#### Source material
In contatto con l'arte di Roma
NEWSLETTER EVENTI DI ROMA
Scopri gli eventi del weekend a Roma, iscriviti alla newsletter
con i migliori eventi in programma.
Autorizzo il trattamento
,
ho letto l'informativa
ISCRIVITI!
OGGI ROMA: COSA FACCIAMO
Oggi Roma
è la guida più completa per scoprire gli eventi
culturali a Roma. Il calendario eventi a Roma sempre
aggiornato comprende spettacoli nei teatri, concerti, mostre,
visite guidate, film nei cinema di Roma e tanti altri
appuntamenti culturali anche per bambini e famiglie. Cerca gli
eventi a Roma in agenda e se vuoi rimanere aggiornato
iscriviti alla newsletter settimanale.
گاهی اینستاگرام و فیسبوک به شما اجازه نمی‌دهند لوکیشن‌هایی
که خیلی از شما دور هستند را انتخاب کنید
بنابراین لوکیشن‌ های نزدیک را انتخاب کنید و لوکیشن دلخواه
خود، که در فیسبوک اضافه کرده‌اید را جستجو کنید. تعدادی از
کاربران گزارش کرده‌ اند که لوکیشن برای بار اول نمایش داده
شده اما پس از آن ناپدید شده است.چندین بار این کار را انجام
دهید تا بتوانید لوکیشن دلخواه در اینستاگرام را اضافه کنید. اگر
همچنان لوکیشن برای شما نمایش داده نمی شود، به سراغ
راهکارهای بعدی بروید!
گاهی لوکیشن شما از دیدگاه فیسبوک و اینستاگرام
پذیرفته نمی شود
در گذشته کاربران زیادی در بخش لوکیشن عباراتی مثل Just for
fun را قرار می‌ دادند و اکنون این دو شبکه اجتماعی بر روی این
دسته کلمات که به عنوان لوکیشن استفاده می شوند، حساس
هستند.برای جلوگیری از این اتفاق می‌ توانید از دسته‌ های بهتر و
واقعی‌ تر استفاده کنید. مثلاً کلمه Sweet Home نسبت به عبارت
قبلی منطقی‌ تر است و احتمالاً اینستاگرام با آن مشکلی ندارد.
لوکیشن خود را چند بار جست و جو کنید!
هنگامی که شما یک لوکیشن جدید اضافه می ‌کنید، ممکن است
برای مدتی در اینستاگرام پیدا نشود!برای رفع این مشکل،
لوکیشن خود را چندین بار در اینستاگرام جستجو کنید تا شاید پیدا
########
**Prompt**
Go through the records and set every one down exactly.

**Written solution**
In contatto con l'arte di Roma
NEWSLETTER EVENTI DI ROMA
Scopri gli eventi del weekend a Roma, iscriviti alla newsletter
con i migliori eventi in programma.
Autorizzo il trattamento
,
ho letto l'informativa
ISCRIVITI!
OGGI ROMA: COSA FACCIAMO
Oggi Roma
è la guida più completa per scoprire gli eventi
culturali a Roma. Il calendario eventi a Roma sempre
aggiornato comprende spettacoli nei teatri, concerti, mostre,
visite guidate, film nei cinema di Roma e tanti altri
appuntamenti culturali anche per bambini e famiglie. Cerca gli
eventi a Roma in agenda e se vuoi rimanere aggiornato
iscriviti alla newsletter settimanale.
گاهی اینستاگرام و فیسبوک به شما اجازه نمی‌دهند لوکیشن‌هایی
که خیلی از شما دور هستند را انتخاب کنید
بنابراین لوکیشن‌ های نزدیک را انتخاب کنید و لوکیشن دلخواه
خود، که در فیسبوک اضافه کرده‌اید را جستجو کنید. تعدادی از
کاربران گزارش کرده‌ اند که لوکیشن برای بار اول نمایش داده
شده اما پس از آن ناپدید شده است.چندین بار این کار را انجام
دهید تا بتوانید لوکیشن دلخواه در اینستاگرام را اضافه کنید. اگر
همچنان لوکیشن برای شما نمایش داده نمی شود، به سراغ
راهکارهای بعدی بروید!
گاهی لوکیشن شما از دیدگاه فیسبوک و اینستاگرام
پذیرفته نمی شود
در گذشته کاربران زیادی در بخش لوکیشن عباراتی مثل Just for
fun را قرار می‌ دادند و اکنون این دو شبکه اجتماعی بر روی این
دسته کلمات که به عنوان لوکیشن استفاده می شوند، حساس
هستند.برای جلوگیری از این اتفاق می‌ توانید از دسته‌ های بهتر و
واقعی‌ تر استفاده کنید. مثلاً کلمه Sweet Home نسبت به عبارت
قبلی منطقی‌ تر است و احتمالاً اینستاگرام با آن مشکلی ندارد.
لوکیشن خود را چند بار جست و جو کنید!
هنگامی که شما یک لوکیشن جدید اضافه می ‌کنید، ممکن است
برای مدتی در اینستاگرام پیدا نشود!برای رفع این مشکل،
لوکیشن خود را چندین بار در اینستاگرام جستجو کنید تا شاید پیدا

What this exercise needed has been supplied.